Configuration

pyspark-pipeline-framework uses HOCON (Human-Optimized Config Object Notation) for declarative pipeline definitions. Configuration is loaded through dataconf into typed Python dataclasses, giving you both the flexibility of HOCON and compile-time type safety.

Configuration Structure

A pipeline configuration file has three required top-level fields and several optional ones:

{
  name: "customer-etl"
  version: "1.0.0"

  spark {
    app_name: "Customer ETL"
    master: "local[*]"
  }

  components: [
    {
      name: "read_raw"
      component_type: source
      class_path: "my.module.ReadRaw"
      config { table_name: "raw.customers" }
    }
  ]
}

The configuration maps to three primary dataclasses:

Spark Configuration

The spark block controls the Spark runtime. All fields except app_name have sensible defaults:

Field

Default

Description

app_name

(required)

Spark application name

master

"local[*]"

Spark master URL – local[*], yarn, k8s://...

deploy_mode

client

Deployment mode: client or cluster

driver_memory

"2g"

Memory allocated to the driver

driver_cores

1

Number of cores for the driver

executor_memory

"4g"

Memory allocated to each executor

executor_cores

2

Number of cores per executor

num_executors

2

Number of executors (ignored when dynamic_allocation is true)

dynamic_allocation

false

Enable Spark dynamic executor allocation

spark_conf

{}

Additional spark.* properties as key-value pairs

connect_string

null

Spark Connect remote URL (see below)

spark {
  app_name: "Daily ETL"
  master: "yarn"
  deploy_mode: "cluster"
  driver_memory: "4g"
  executor_memory: "8g"
  executor_cores: 4
  num_executors: 10
  spark_conf {
    "spark.sql.shuffle.partitions": "200"
    "spark.serializer": "org.apache.spark.serializer.KryoSerializer"
  }
}

Spark Connect Support

For Spark 3.4+ and Databricks Connect, set the connect_string field instead of master:

spark {
  app_name: "Remote Pipeline"
  connect_string: "sc://localhost:15002"
}

When connect_string is set, the SparkSessionWrapper creates the session via SparkSession.builder.remote(connect_string) rather than using the traditional master URL.

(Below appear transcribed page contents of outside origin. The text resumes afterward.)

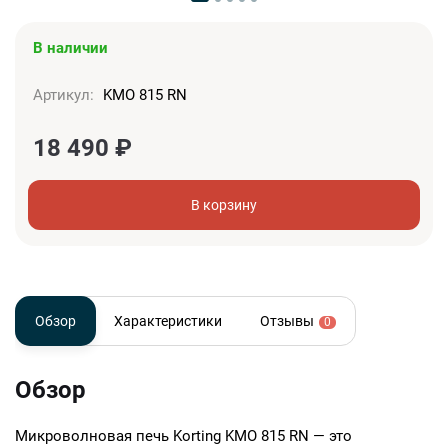
В наличии
Артикул:
KMO 815 RN
18 490
₽
В корзину
Обзор
Характеристики
Отзывы
0
Обзор
Микроволновая печь Korting KMO 815 RN — это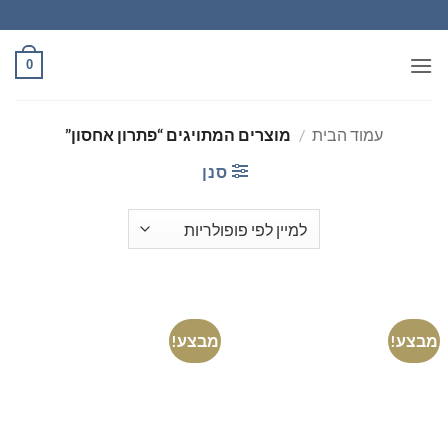
Ski
t
conten
0
עמוד הבית
/
מוצרים המתויגים “פתרון אחסון”
סנן
מבצע!
מבצע!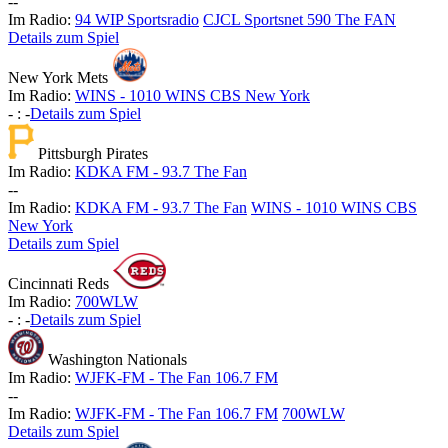
-
-
Im Radio:
94 WIP Sportsradio
CJCL Sportsnet 590 The FAN
Details zum Spiel
New York Mets
Im Radio:
WINS - 1010 WINS CBS New York
-
:
-
Details zum Spiel
Pittsburgh Pirates
Im Radio:
KDKA FM - 93.7 The Fan
-
-
Im Radio:
KDKA FM - 93.7 The Fan
WINS - 1010 WINS CBS
New York
Details zum Spiel
Cincinnati Reds
Im Radio:
700WLW
-
:
-
Details zum Spiel
Washington Nationals
Im Radio:
WJFK-FM - The Fan 106.7 FM
-
-
Im Radio:
WJFK-FM - The Fan 106.7 FM
700WLW
Details zum Spiel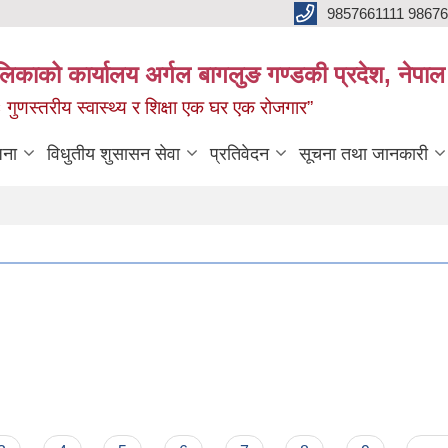
9857661111 9867
ालिकाको कार्यालय अर्गल बागलुङ गण्डकी प्रदेश, नेपाल
रः गुणस्तरीय स्वास्थ्य र शिक्षा एक घर एक रोजगार”
जना
विधुतीय शुसासन सेवा
प्रतिवेदन
सूचना तथा जानकारी
 ।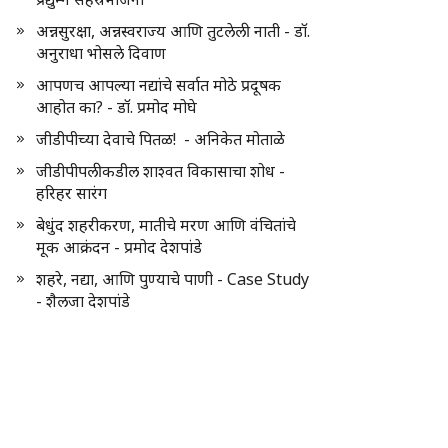
अन्नसुरक्षा, अन्नस्वराज्य आणि तुटलेली नाती - डॉ.
अनुराधा भोसले दिवाण
आपणच आपल्या नद्यांचे सर्वात मोठे प्रदूषक
आहोत का? - डॉ. प्रमोद मोघे
जीडीपीच्या देवाचे पितळ! - अनिकेत मोताळे
जीडीपीपलीकडील शाश्वत विकासाचा शोध -
हरिहर सारंग
बेधुंद शहरीकरण, मातीचे मरण आणि वंचितांचे
मूक आक्रंदन - प्रमोद देशपांडे
शहरे, नद्या, आणि पुण्याचे पाणी - Case Study
- शैलजा देशपांडे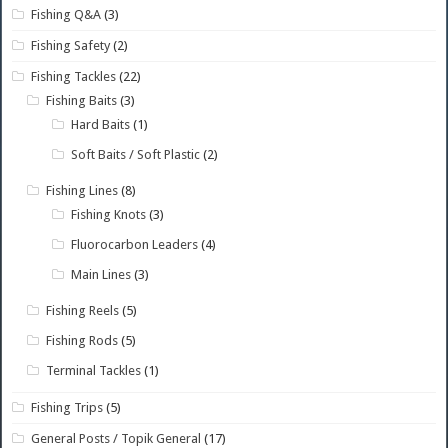
Fishing Q&A
(3)
Fishing Safety
(2)
Fishing Tackles
(22)
Fishing Baits
(3)
Hard Baits
(1)
Soft Baits / Soft Plastic
(2)
Fishing Lines
(8)
Fishing Knots
(3)
Fluorocarbon Leaders
(4)
Main Lines
(3)
Fishing Reels
(5)
Fishing Rods
(5)
Terminal Tackles
(1)
Fishing Trips
(5)
General Posts / Topik General
(17)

# Databricks Connect example
spark {
  app_name: "Databricks Pipeline"
  connect_string: "sc://my-workspace.cloud.databricks.com:443/;token=dapi..."
}

Pipeline Configuration

PipelineConfig is the top-level object. Required fields are name, version, spark, and components:

Field

Default

Description

name

(required)

Pipeline name (must be non-empty)

version

(required)

Pipeline version string

spark

(required)

Spark runtime configuration block

components

(required)

List of component definitions (at least one)

environment

dev

Deployment environment: dev, staging, prod, test

mode

batch

Execution mode: batch or streaming

hooks

HooksConfig()

Lifecycle hooks configuration (logging, metrics, audit)

secrets

null

Secrets management configuration

tags

{}

Arbitrary key-value metadata tags

{
  name: "customer-etl"
  version: "2.1.0"
  environment: "prod"
  mode: "batch"

  spark { app_name: "Customer ETL" }

  hooks {
    logging { level: "INFO", format: "json" }
    metrics { enabled: true, backend: "prometheus" }
    audit { enabled: true, audit_trail_path: "/var/log/audit" }
  }

  secrets {
    provider: "aws_secrets_manager"
    aws_region: "us-east-1"
    cache_ttl_seconds: 600
  }

  tags {
    team: "data-engineering"
    domain: "customer"
  }

  components: [ ... ]
}

The pipeline validates on construction:

  • name and version must be non-empty.

  • components must contain at least one entry.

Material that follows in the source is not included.